Pour Pierre Manent, la nation représente donc la médiation adéquate pour que puisse se réaliser l’humanité de l’homme. Mais est-ce incontestable ? Comme l’écrit Jean-Yves Pranchère, la nation, « plutôt qu’une structure d’équilibre politique idéal entre le particulier et l’universel, est une forme essentiellement instable qui, même dans ses définitions “civiques”, ne trouve pas en elle le principe de sa limitation politique et tend continuellement à glisser, en deçà et au-delà d’elle-même, vers le particularisme clos des identités culturelles ou “ethniques”, ou au contraire vers l’impérialisme de l’identification de soi à une mission universelle»5.  La démonstration de Pierre Manent repose ainsi sur l’incompatibilité entre appartenance nationale et espérance cosmopolitique. Mais cette incompatibilité est largement factice. Dans la perspective notamment dessinée par Maurizio Viroli, celle du patriotisme civique, il n’est pas nécessaire, pour donner consistance à la citoyenneté, de renforcer l’unité morale, religieuse ou ethnique. Si le passé commun peut être convoqué, c’est celui des « mémoires partagées de résistance à l’oppression, de combat contre la corruption et l’arbitraire »6. Le sens de l’appartenance civique n’est donc pas celui de la fidélité aux valeurs morales communautaires.

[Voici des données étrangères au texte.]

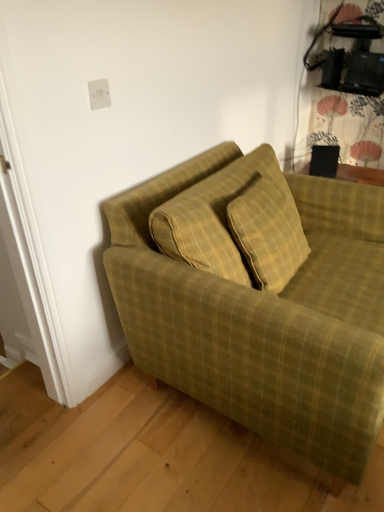 Question: Can you confirm if white plastic outlet at upper center is taller than green plaid fabric couch at lower right?

Choices:
 (A) no
 (B) yes

Answer: (A)

Question: Is white plastic outlet at upper center facing towards green plaid fabric couch at lower right?

Choices:
 (A) no
 (B) yes

Answer: (A)

Question: From a real-world perspective, is white plastic outlet at upper center positioned under green plaid fabric couch at lower right based on gravity?

Choices:
 (A) yes
 (B) no

Answer: (B)

Question: Considering the relative sizes of white plastic outlet at upper center and green plaid fabric couch at lower right in the image provided, is white plastic outlet at upper center shorter than green plaid fabric couch at lower right?

Choices:
 (A) no
 (B) yes

Answer: (B)

Question: Does white plastic outlet at upper center appear on the right side of green plaid fabric couch at lower right?

Choices:
 (A) no
 (B) yes

Answer: (A)

Question: Is white plastic outlet at upper center oriented away from green plaid fabric couch at lower right?

Choices:
 (A) yes
 (B) no

Answer: (B)

Question: Considering the relative sizes of green plaid fabric couch at lower right and white plastic outlet at upper center in the image provided, is green plaid fabric couch at lower right bigger than white plastic outlet at upper center?

Choices:
 (A) yes
 (B) no

Answer: (A)

Question: Would you consider green plaid fabric couch at lower right to be distant from white plastic outlet at upper center?

Choices:
 (A) yes
 (B) no

Answer: (B)

Question: Does green plaid fabric couch at lower right come in front of white plastic outlet at upper center?

Choices:
 (A) no
 (B) yes

Answer: (B)

Question: From a real-world perspective, does green plaid fabric couch at lower right stand above white plastic outlet at upper center?

Choices:
 (A) no
 (B) yes

Answer: (A)

Question: Is green plaid fabric couch at lower right taller than white plastic outlet at upper center?

Choices:
 (A) no
 (B) yes

Answer: (B)

Question: Can white plastic outlet at upper center be found inside green plaid fabric couch at lower right?

Choices:
 (A) no
 (B) yes

Answer: (A)

Question: From the image's perspective, is white plastic outlet at upper center above or below green plaid fabric couch at lower right?

Choices:
 (A) below
 (B) above

Answer: (B) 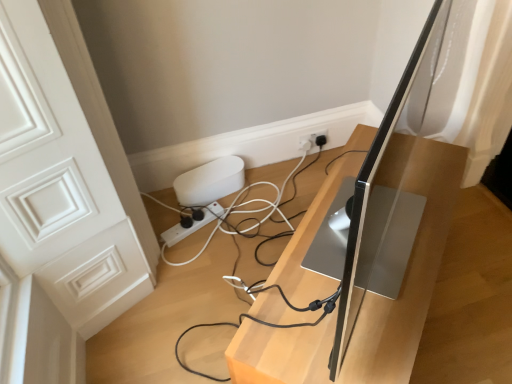 Identify the location of vacant space to the left of silver metallic monitor at center. (196, 293). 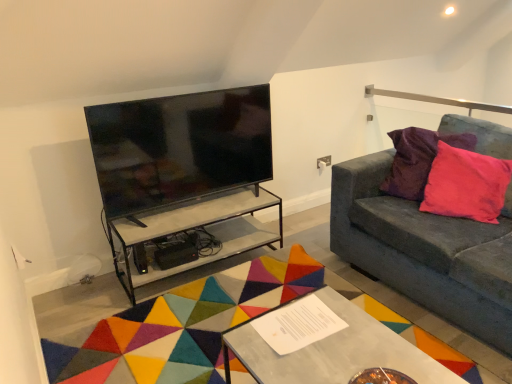 What is the approximate height of pink velvet cushion at right?

59.12 centimeters.

The image size is (512, 384). Find the location of `pink velvet cushion at right`. pink velvet cushion at right is located at coordinates (466, 184).

Find the location of a particular element. velvet grey couch at right is located at coordinates (425, 250).

I want to click on multicolored felt mat at center, so click(x=180, y=326).

Measure the distance between pink velvet pillow at right and camera.

A distance of 2.43 meters exists between pink velvet pillow at right and camera.

Find the location of a particular element. The image size is (512, 384). white paper at center is located at coordinates [x=298, y=324].

What do you see at coordinates (179, 147) in the screenshot? I see `black glossy tv at upper left` at bounding box center [179, 147].

At what (x,y) coordinates should I click in order to perform the action: click on pink velvet cushion at right. Please return your answer as a coordinate pair (x, y). Image resolution: width=512 pixels, height=384 pixels. Looking at the image, I should click on (466, 184).

Is pink velvet cushion at right taller than black glossy tv at upper left?

No, pink velvet cushion at right is not taller than black glossy tv at upper left.

Is pink velvet cushion at right positioned before black glossy tv at upper left?

No, pink velvet cushion at right is further to the viewer.

Identify the location of throw pillow below the black glossy tv at upper left (from a real-world perspective). This screenshot has width=512, height=384. (466, 184).

Are pink velvet cushion at right and black glossy tv at upper left far apart?

pink velvet cushion at right is far away from black glossy tv at upper left.

From a real-world perspective, is metallic silver table at center, which is the first table in front-to-back order, physically located above or below multicolored felt mat at center?

From a real-world perspective, metallic silver table at center, which is the first table in front-to-back order, is physically above multicolored felt mat at center.

From the picture: From the image's perspective, is metallic silver table at center, which is the first table in front-to-back order, located above or below multicolored felt mat at center?

Based on their image positions, metallic silver table at center, which is the first table in front-to-back order, is located above multicolored felt mat at center.

Considering the sizes of objects metallic silver table at center, the second table viewed from the back, and multicolored felt mat at center in the image provided, who is shorter, metallic silver table at center, the second table viewed from the back, or multicolored felt mat at center?

With less height is multicolored felt mat at center.

Is metallic silver table at center, which is the first table in front-to-back order, positioned with its back to multicolored felt mat at center?

Yes.

Does multicolored felt mat at center appear on the left side of clear glass table at center, which appears as the first table when viewed from the back?

In fact, multicolored felt mat at center is to the right of clear glass table at center, which appears as the first table when viewed from the back.

Is multicolored felt mat at center not close to clear glass table at center, the 2th table viewed from the front?

multicolored felt mat at center is near clear glass table at center, the 2th table viewed from the front, not far away.

Considering the relative sizes of multicolored felt mat at center and clear glass table at center, the 2th table viewed from the front, in the image provided, is multicolored felt mat at center shorter than clear glass table at center, the 2th table viewed from the front,?

Correct, multicolored felt mat at center is not as tall as clear glass table at center, the 2th table viewed from the front.

Which is in front, multicolored felt mat at center or clear glass table at center, which appears as the first table when viewed from the back?

multicolored felt mat at center.

Looking at this image, considering the positions of objects multicolored felt mat at center and black glossy tv at upper left in the image provided, who is in front, multicolored felt mat at center or black glossy tv at upper left?

multicolored felt mat at center is in front.

In the image, there is a black glossy tv at upper left. Identify the location of mat below it (from the image's perspective). (180, 326).

Is multicolored felt mat at center facing away from black glossy tv at upper left?

No.

Would you say multicolored felt mat at center is inside or outside black glossy tv at upper left?

The correct answer is: outside.

From the image's perspective, which object appears higher, white paper at center or black glossy tv at upper left?

black glossy tv at upper left.

Which is in front, white paper at center or black glossy tv at upper left?

white paper at center is closer to the camera.

Is white paper at center positioned beyond the bounds of black glossy tv at upper left?

Yes, white paper at center is outside of black glossy tv at upper left.

What's the angular difference between white paper at center and black glossy tv at upper left's facing directions?

white paper at center and black glossy tv at upper left are facing 89.8 degrees away from each other.

From the picture: Does metallic silver table at center, the second table viewed from the back, have a lesser width compared to velvet grey couch at right?

Yes.

Would you say metallic silver table at center, which is the first table in front-to-back order, is outside velvet grey couch at right?

Absolutely, metallic silver table at center, which is the first table in front-to-back order, is external to velvet grey couch at right.

Could you measure the distance between metallic silver table at center, the second table viewed from the back, and velvet grey couch at right?

The distance of metallic silver table at center, the second table viewed from the back, from velvet grey couch at right is 31.43 inches.

From a real-world perspective, is metallic silver table at center, which is the first table in front-to-back order, physically located above or below velvet grey couch at right?

metallic silver table at center, which is the first table in front-to-back order, is below velvet grey couch at right.

Which of these two, black glossy tv at upper left or clear glass table at center, which appears as the first table when viewed from the back, stands taller?

With more height is black glossy tv at upper left.

From a real-world perspective, is black glossy tv at upper left physically located above or below clear glass table at center, which appears as the first table when viewed from the back?

From a real-world perspective, black glossy tv at upper left is physically above clear glass table at center, which appears as the first table when viewed from the back.

Is black glossy tv at upper left positioned with its back to clear glass table at center, the 2th table viewed from the front?

No.

There is a black glossy tv at upper left. What are the coordinates of `the 1st table below it (from the image's perspective)` in the screenshot? It's located at (199, 227).

This screenshot has height=384, width=512. What are the coordinates of `television above the pink velvet cushion at right (from a real-world perspective)` in the screenshot? It's located at [x=179, y=147].

Identify the location of mat on the left of metallic silver table at center, which is the first table in front-to-back order. (180, 326).

Looking at the image, which one is located further to metallic silver table at center, the second table viewed from the back, white paper at center or velvet grey couch at right?

Among the two, velvet grey couch at right is located further to metallic silver table at center, the second table viewed from the back.

When comparing their distances from pink velvet cushion at right, does pink velvet pillow at right or clear glass table at center, the 2th table viewed from the front, seem closer?

Among the two, pink velvet pillow at right is located nearer to pink velvet cushion at right.

When comparing their distances from velvet grey couch at right, does black glossy tv at upper left or pink velvet cushion at right seem closer?

Among the two, pink velvet cushion at right is located nearer to velvet grey couch at right.

When comparing their distances from multicolored felt mat at center, does pink velvet pillow at right or velvet grey couch at right seem closer?

Based on the image, velvet grey couch at right appears to be nearer to multicolored felt mat at center.

When comparing their distances from white paper at center, does metallic silver table at center, which is the first table in front-to-back order, or pink velvet pillow at right seem further?

pink velvet pillow at right is further to white paper at center.

Which object lies nearer to the anchor point white paper at center, metallic silver table at center, the second table viewed from the back, or multicolored felt mat at center?

metallic silver table at center, the second table viewed from the back, is closer to white paper at center.

Estimate the real-world distances between objects in this image. Which object is closer to white paper at center, pink velvet pillow at right or metallic silver table at center, which is the first table in front-to-back order?

metallic silver table at center, which is the first table in front-to-back order, is positioned closer to the anchor white paper at center.

Based on their spatial positions, is metallic silver table at center, the second table viewed from the back, or black glossy tv at upper left closer to pink velvet pillow at right?

black glossy tv at upper left is closer to pink velvet pillow at right.

Identify the location of pillow located between black glossy tv at upper left and velvet grey couch at right in the left-right direction. The width and height of the screenshot is (512, 384). (417, 159).

Find the location of a particular element. The height and width of the screenshot is (384, 512). square between black glossy tv at upper left and pink velvet pillow at right from left to right is located at coordinates (298, 324).

Find the location of a particular element. square located between metallic silver table at center, the second table viewed from the back, and clear glass table at center, which appears as the first table when viewed from the back, in the depth direction is located at coordinates (298, 324).

Locate an element on the screen. The height and width of the screenshot is (384, 512). square situated between clear glass table at center, the 2th table viewed from the front, and pink velvet pillow at right from left to right is located at coordinates (298, 324). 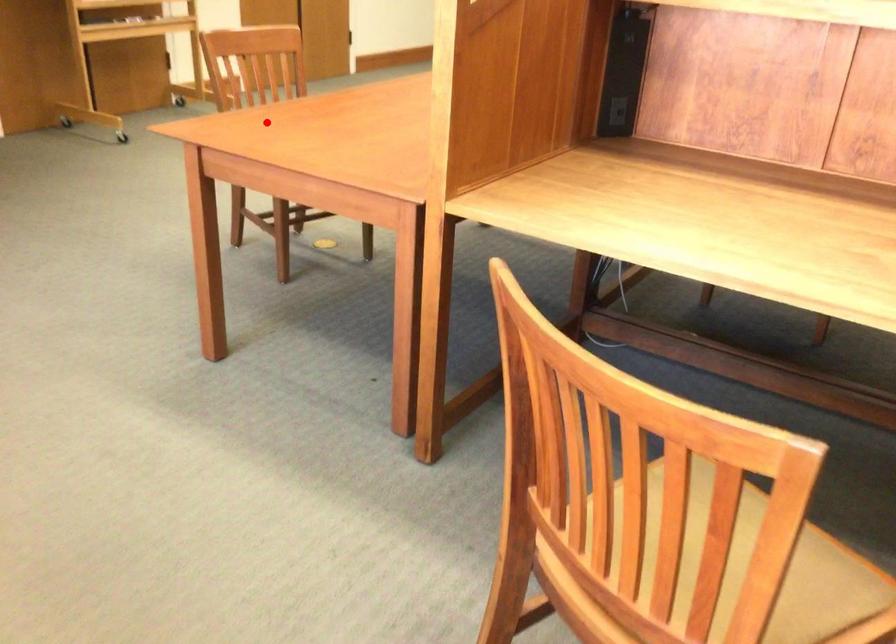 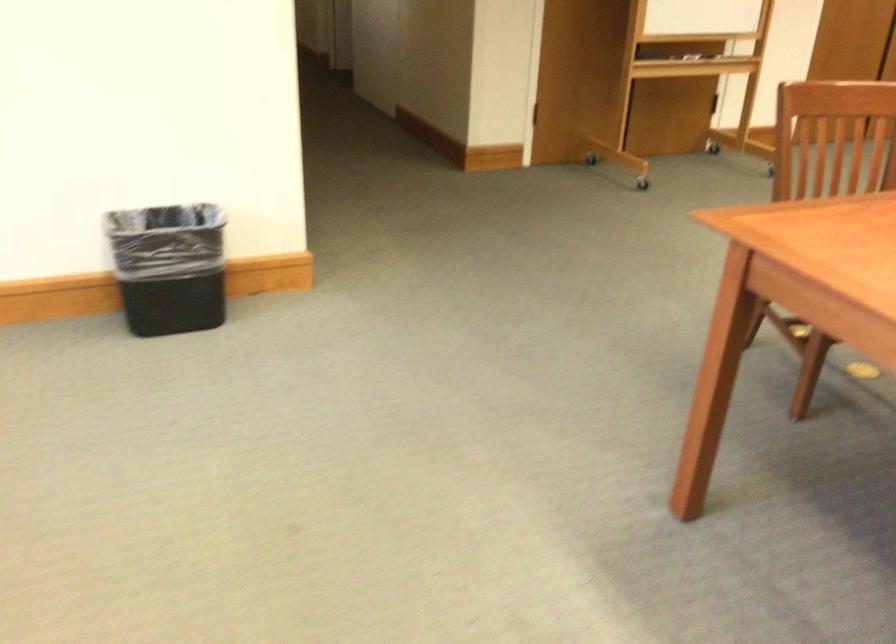 The point at the highlighted location is marked in the first image. Where is the corresponding point in the second image?

(849, 220)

Le livre de Pierre Manent ne comporte, sauf erreur de ma part, aucun nom d’auteur.

On devine néanmoins aisément, notamment dans les propos consacrés à l’Europe politique, sa forte opposition à toute pensée (Habermas, Dworkin, etc.) qui prendrait les droits suffisamment au sérieux pour leur accorder la prééminence sur la souveraineté nationale. La restriction de celle-ci par les droits de l’homme est, du point de vue de l’auteur, inacceptable. L’Universum juridico-moral imposé à l’ordre politique ne conduit pourtant pas nécessairement à une destruction des différenciations étatiques. Le fantasme de cette destruction éloigne à grands pas Pierre Manent de la pensée libérale au sein de laquelle il avait été imprudemment classé.

 

Alain Policar

 

Alain Policar est chercheur associé au Centre de recherche politique de Sciences Po. Il vient de publier Ronald Dworkin ou la valeur de l’égalité : Le juste, le bien, le vrai, CNRS éditions.

 

Pierre Manent, Situation de la France, Paris, Desclée de Brouwer, 2015 

 

  1. P. Manent est extrêmement critique à l’égard de la laïcité, définie ailleurs comme « un dispositif de gouvernement qui n’épuise pas le sens de la vie commune, et qui d’ailleurs en donne une représentation abstraite et fort pauvre. On n’habite pas une séparation » (p. 150). Il met cependant utilement l’accent sur la fréquente confusion entre la laïcité comme principe juridique et comme norme sociale. Alors que le principe doit permettre à chacun d’exprimer son appartenance religieuse sur la place publique, la norme en relègue l’expression dans la sphère strictement personnelle. C’est ainsi bien souvent au nom de la laïcité que se manifeste une intolérance vive à la visibilité des religions. On touche ici l’une des spécificités du républicanisme français qui interprète la pratique religieuse non comme l’expression de la liberté de conscience mais comme une mise en cause de l’idéal émancipateur des Lumières.
  2. L’Europe pour Pierre Manent est « sans forme ni bien commun » (p. 173).
  3. L’auteur veut dire ici non en tant qu’individus titulaires de droits mais « comme une association de marque chrétienne fait sa place à une forme de vie avec laquelle elle ne s’est encore jamais mêlée sur un pied d’égalité » (p. 164).
  4. Sur ces questions et plus généralement sur la fabrication du « problème musulman », on lira avec profit, Islamophobie : comment les élites françaises fabriquent le « problème musulman », d’Abdellali Hajjat et Marwan Mohammed, La Découverte, 2013.
  5. Pranchère, Nation sacrée ou Europe chrétienne ? Sur une ambiguïté théologico-politique de l’idée nationale in Jean-Marc Ferry (dir.), L’idée d’Europe, Paris, PUPS, 2014, p. 125.
  6. Serge Audier, Le républicanisme à repenser, Postface à Viroli, Républicanisme, Lormont, Le Bord de l’eau, 2011, p. 189. 2011, p. 193.